=== Section Start ===

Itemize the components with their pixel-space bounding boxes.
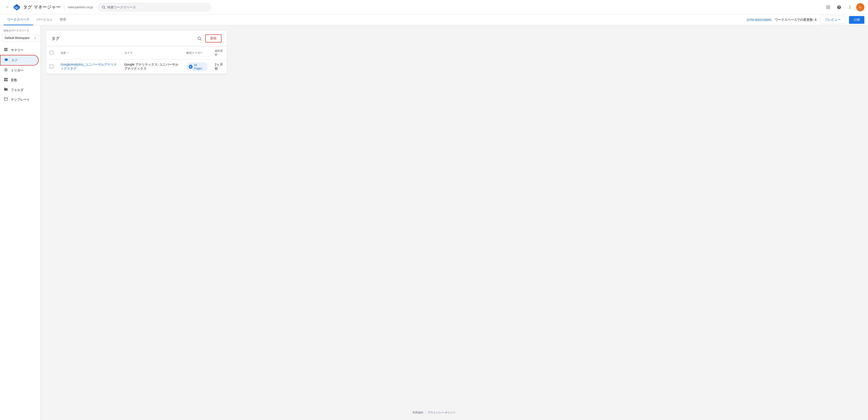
new-tag-button[interactable]: 新規 (205, 34, 221, 42)
svg-rect-8 (828, 5, 829, 6)
search-bar[interactable] (98, 3, 211, 12)
table-row: GoogleAnalytics_ユニバーサルアナリティクスタグ Google ア… (46, 60, 227, 74)
sidebar: 現在のワークスペース Default Workspace › サマリー タグ ト… (0, 25, 41, 420)
tab-admin[interactable]: 管理 (56, 14, 70, 25)
sidebar-workspace-label: 現在のワークスペース (0, 29, 40, 34)
svg-text:G: G (16, 6, 18, 9)
tags-card: タグ 新規 (46, 31, 227, 74)
tab-workspace[interactable]: ワークスペース (4, 14, 33, 25)
privacy-link[interactable]: プライバシー ポリシー (428, 411, 456, 414)
column-checkbox (46, 46, 57, 60)
select-all-checkbox[interactable] (50, 51, 53, 55)
svg-point-34 (190, 66, 191, 67)
publish-button[interactable]: 公開 (849, 16, 864, 24)
app-name: タグ マネージャー (23, 4, 61, 10)
workspace-selector[interactable]: Default Workspace › (2, 34, 39, 41)
svg-rect-22 (6, 50, 7, 51)
main-layout: 現在のワークスペース Default Workspace › サマリー タグ ト… (0, 25, 868, 420)
tags-table: 名前 ↑ タイプ 配信トリガー 最終更新 (46, 46, 227, 74)
svg-rect-7 (827, 5, 827, 6)
row-trigger: All Pages (183, 60, 211, 74)
trigger-badge[interactable]: All Pages (186, 62, 208, 71)
sidebar-item-triggers[interactable]: トリガー (0, 65, 39, 75)
app-logo: G タグ マネージャー (13, 3, 61, 11)
gtm-id[interactable]: GTM-W9XVNWN (747, 18, 772, 22)
svg-rect-11 (828, 7, 829, 7)
svg-point-18 (849, 8, 850, 9)
tags-header-actions: 新規 (195, 34, 221, 42)
tab-versions[interactable]: バージョン (33, 14, 56, 25)
search-icon (197, 36, 202, 41)
column-last-updated: 最終更新 (211, 46, 227, 60)
avatar[interactable]: U (856, 3, 864, 11)
column-type: タイプ (121, 46, 183, 60)
column-trigger: 配信トリガー (183, 46, 211, 60)
svg-line-32 (200, 39, 202, 40)
sidebar-item-variables[interactable]: 変数 (0, 75, 39, 85)
sidebar-item-label-triggers: トリガー (11, 68, 24, 72)
svg-rect-20 (6, 48, 7, 49)
main-content: タグ 新規 (41, 25, 868, 420)
search-input[interactable] (107, 5, 208, 9)
preview-button[interactable]: プレビュー (820, 16, 845, 24)
account-name[interactable]: www.partners.co.jp (68, 5, 93, 9)
svg-rect-29 (4, 97, 7, 100)
row-type: Google アナリティクス: ユニバーサル アナリティクス (121, 60, 183, 74)
more-options-button[interactable] (845, 3, 855, 12)
help-button[interactable] (835, 3, 844, 12)
svg-rect-19 (4, 48, 6, 49)
footer-separator: ・ (424, 411, 427, 414)
svg-point-17 (849, 7, 850, 7)
topbar: ← G タグ マネージャー www.partners.co.jp U (0, 0, 868, 14)
sidebar-item-folders[interactable]: フォルダ (0, 85, 39, 95)
tags-title: タグ (52, 36, 60, 41)
svg-rect-27 (4, 80, 6, 81)
footer: 利用規約 ・ プライバシー ポリシー (0, 405, 868, 420)
svg-rect-12 (829, 7, 830, 7)
gtm-logo-icon: G (13, 3, 21, 11)
svg-rect-13 (827, 8, 827, 9)
tags-icon (4, 58, 8, 63)
svg-line-6 (104, 8, 105, 9)
row-checkbox-cell (46, 60, 57, 74)
nav-tabs: ワークスペース バージョン 管理 GTM-W9XVNWN ワークスペースでの変更… (0, 14, 868, 25)
triggers-icon (4, 68, 8, 73)
apps-button[interactable] (824, 3, 833, 12)
svg-rect-21 (4, 50, 6, 51)
sidebar-item-label-templates: テンプレート (11, 98, 30, 102)
templates-icon (4, 97, 8, 102)
svg-point-16 (849, 5, 850, 6)
sidebar-item-label-folders: フォルダ (11, 88, 24, 92)
nav-right: GTM-W9XVNWN ワークスペースでの変更数: 4 プレビュー 公開 (747, 16, 864, 24)
tag-search-button[interactable] (195, 34, 204, 42)
row-checkbox[interactable] (50, 65, 53, 68)
svg-rect-15 (829, 8, 830, 9)
column-name[interactable]: 名前 ↑ (57, 46, 121, 60)
workspace-changes: ワークスペースでの変更数: 4 (775, 18, 816, 22)
svg-rect-26 (6, 78, 8, 80)
table-header-row: 名前 ↑ タイプ 配信トリガー 最終更新 (46, 46, 227, 60)
folders-icon (4, 87, 8, 92)
sidebar-item-label-tags: タグ (11, 58, 18, 62)
terms-link[interactable]: 利用規約 (412, 411, 423, 414)
variables-icon (4, 78, 8, 83)
svg-rect-10 (827, 7, 827, 7)
trigger-label: All Pages (194, 63, 205, 70)
summary-icon (4, 48, 8, 53)
tag-name-link[interactable]: GoogleAnalytics_ユニバーサルアナリティクスタグ (61, 63, 117, 70)
topbar-right: U (824, 3, 864, 12)
chevron-right-icon: › (35, 36, 36, 39)
row-name: GoogleAnalytics_ユニバーサルアナリティクスタグ (57, 60, 121, 74)
search-icon (102, 5, 105, 9)
sidebar-item-tags[interactable]: タグ (0, 55, 39, 65)
svg-rect-9 (829, 5, 830, 6)
row-last-updated: 2ヶ月前 (211, 60, 227, 74)
back-button[interactable]: ← (4, 3, 12, 11)
workspace-name: Default Workspace (5, 36, 30, 39)
sidebar-item-label-summary: サマリー (11, 48, 24, 52)
svg-rect-28 (6, 80, 8, 81)
svg-point-24 (5, 69, 6, 70)
sidebar-item-summary[interactable]: サマリー (0, 45, 39, 55)
tags-card-header: タグ 新規 (46, 31, 227, 46)
sidebar-item-templates[interactable]: テンプレート (0, 95, 39, 104)
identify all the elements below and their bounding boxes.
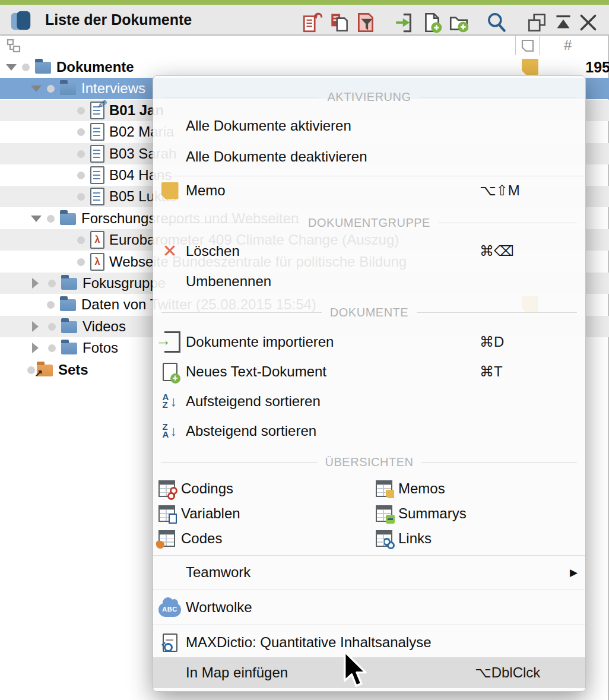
menu-separator (153, 555, 585, 556)
activation-dot[interactable] (22, 64, 30, 71)
activation-dot[interactable] (77, 107, 85, 115)
menu-item-codings[interactable]: Codings (158, 477, 233, 501)
maxdictio-icon (158, 631, 181, 654)
activation-dot[interactable] (48, 344, 56, 352)
document-count: 3 (584, 316, 609, 337)
expander-right-icon[interactable] (32, 278, 39, 289)
activation-dot[interactable] (77, 172, 85, 179)
shortcut-label: ⌘T (480, 363, 503, 380)
new-text-document-icon[interactable] (420, 10, 445, 35)
search-icon[interactable] (484, 10, 509, 35)
count-column-header-icon[interactable]: # (564, 37, 572, 53)
memo-column-header-icon[interactable] (520, 38, 535, 56)
activation-dot[interactable] (47, 215, 55, 223)
shortcut-label: ⌘⌫ (480, 243, 514, 259)
text-document-icon (90, 123, 104, 141)
menu-item-memos[interactable]: Memos (376, 477, 445, 501)
activation-dot[interactable] (77, 128, 85, 136)
new-document-group-icon[interactable] (447, 10, 472, 35)
maxqda-document-list-window: { "window": { "title": "Liste der Dokume… (0, 0, 609, 700)
links-overview-icon (376, 530, 392, 547)
shortcut-label: ⌥⇧M (480, 182, 520, 199)
memos-overview-icon (376, 480, 392, 497)
submenu-arrow-icon: ▶ (570, 566, 578, 579)
expander-right-icon[interactable] (32, 343, 39, 353)
variables-overview-icon (158, 505, 175, 522)
sort-az-icon: AZ↓ (158, 390, 181, 413)
text-document-icon (90, 145, 104, 163)
folder-icon (60, 83, 76, 95)
menu-item-activate-all[interactable]: Alle Dokumente aktivieren (153, 114, 585, 138)
undock-window-icon[interactable] (525, 10, 550, 35)
text-document-edited-icon: ✎ (90, 102, 104, 119)
expander-down-icon[interactable] (31, 85, 42, 92)
word-cloud-icon: ABC (158, 596, 181, 619)
menu-item-delete[interactable]: ✕ Löschen ⌘⌫ (153, 239, 585, 263)
mouse-cursor (342, 651, 368, 690)
folder-icon (60, 299, 76, 311)
menu-item-memo[interactable]: Memo ⌥⇧M (153, 179, 585, 202)
menu-section-aktivierung: AKTIVIERUNG (153, 89, 585, 104)
tree-row-dokumente[interactable]: Dokumente 195 (0, 56, 609, 78)
expander-down-icon[interactable] (6, 64, 17, 71)
filter-documents-icon[interactable] (354, 10, 379, 35)
memo-icon (158, 179, 181, 202)
tree-view-toggle-icon[interactable] (6, 38, 21, 56)
document-list-icon (8, 8, 33, 33)
menu-section-dokumente: DOKUMENTE (153, 305, 585, 320)
document-count: 6 (584, 208, 609, 229)
panel-title-bar: Liste der Dokumente (0, 5, 609, 36)
menu-item-teamwork[interactable]: Teamwork ▶ (153, 560, 585, 584)
activation-dot[interactable] (77, 236, 85, 244)
context-menu: AKTIVIERUNG Alle Dokumente aktivieren Al… (153, 75, 586, 692)
menu-section-uebersichten: ÜBERSICHTEN (153, 454, 585, 470)
menu-item-in-map-einfuegen[interactable]: In Map einfügen ⌥DblClck (153, 657, 585, 688)
activation-dot[interactable] (77, 193, 85, 201)
menu-separator (153, 176, 585, 176)
sort-za-icon: ZA↓ (158, 420, 181, 442)
import-documents-icon[interactable] (394, 10, 418, 35)
text-document-icon (90, 188, 104, 205)
menu-item-variablen[interactable]: Variablen (158, 502, 240, 525)
menu-item-deactivate-all[interactable]: Alle Dokumente deaktivieren (153, 145, 585, 169)
text-document-icon (90, 166, 104, 184)
collapse-all-icon[interactable] (551, 10, 576, 35)
expander-down-icon[interactable] (31, 216, 42, 222)
menu-item-sort-ascending[interactable]: AZ↓ Aufsteigend sortieren (153, 389, 585, 413)
close-icon[interactable] (576, 10, 601, 35)
activation-dot[interactable] (77, 150, 85, 158)
activation-dot[interactable] (77, 258, 85, 266)
summaries-overview-icon (376, 505, 392, 522)
copy-activated-documents-icon[interactable] (327, 10, 352, 35)
menu-item-import-documents[interactable]: → Dokumente importieren ⌘D (153, 330, 585, 354)
pdf-document-icon: λ (90, 231, 104, 249)
shortcut-label: ⌥DblClck (475, 664, 540, 681)
menu-separator (153, 590, 585, 590)
activation-dot[interactable] (47, 85, 55, 93)
activation-dot[interactable] (47, 301, 55, 309)
new-document-icon: + (158, 360, 181, 383)
menu-item-summarys[interactable]: Summarys (376, 502, 467, 525)
activation-dot[interactable] (48, 323, 56, 331)
delete-x-icon: ✕ (158, 240, 181, 262)
menu-item-maxdictio[interactable]: MAXDictio: Quantitative Inhaltsanalyse (153, 631, 585, 654)
memo-indicator[interactable] (522, 59, 538, 75)
menu-item-links[interactable]: Links (376, 527, 432, 550)
codes-overview-icon (158, 530, 175, 547)
column-divider (539, 36, 540, 55)
pdf-document-icon: λ (90, 253, 104, 271)
folder-icon (60, 213, 76, 225)
reset-activations-icon[interactable] (300, 10, 325, 35)
menu-item-sort-descending[interactable]: ZA↓ Absteigend sortieren (153, 419, 585, 443)
list-header-bar: # (0, 36, 609, 56)
folder-icon (61, 278, 77, 290)
document-count: 195 (559, 56, 609, 78)
expander-right-icon[interactable] (32, 321, 39, 332)
activation-dot[interactable] (48, 280, 56, 287)
menu-item-codes[interactable]: Codes (158, 527, 222, 550)
menu-item-wortwolke[interactable]: ABC Wortwolke (153, 596, 585, 619)
menu-item-new-text-document[interactable]: + Neues Text-Dokument ⌘T (153, 360, 585, 384)
sets-folder-icon: ↗ (37, 365, 53, 376)
menu-item-rename[interactable]: Umbenennen (153, 270, 585, 293)
document-count: 20 (584, 273, 609, 294)
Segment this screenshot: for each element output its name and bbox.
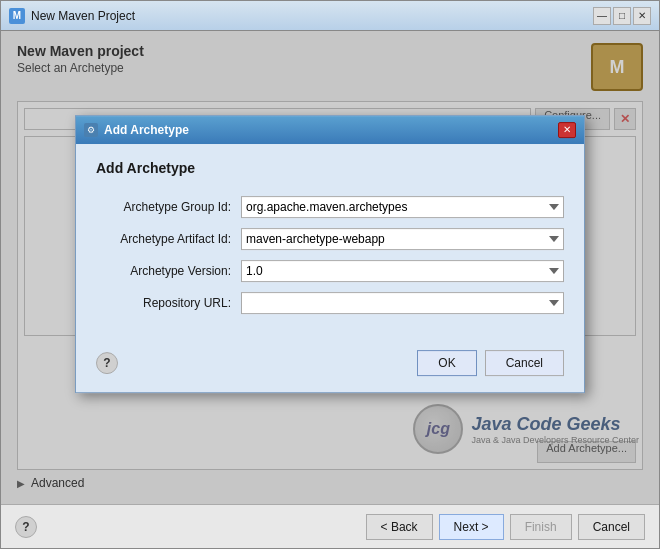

=== Section End ===

Task details
Go through the listing above and return each line where the word "Alle" occurs.

Exercise solution
menu-item-activate-all[interactable]: Alle Dokumente aktivieren (153, 114, 585, 138)
context-menu: AKTIVIERUNG Alle Dokumente aktivieren Al… (153, 75, 586, 692)
menu-item-deactivate-all[interactable]: Alle Dokumente deaktivieren (153, 145, 585, 169)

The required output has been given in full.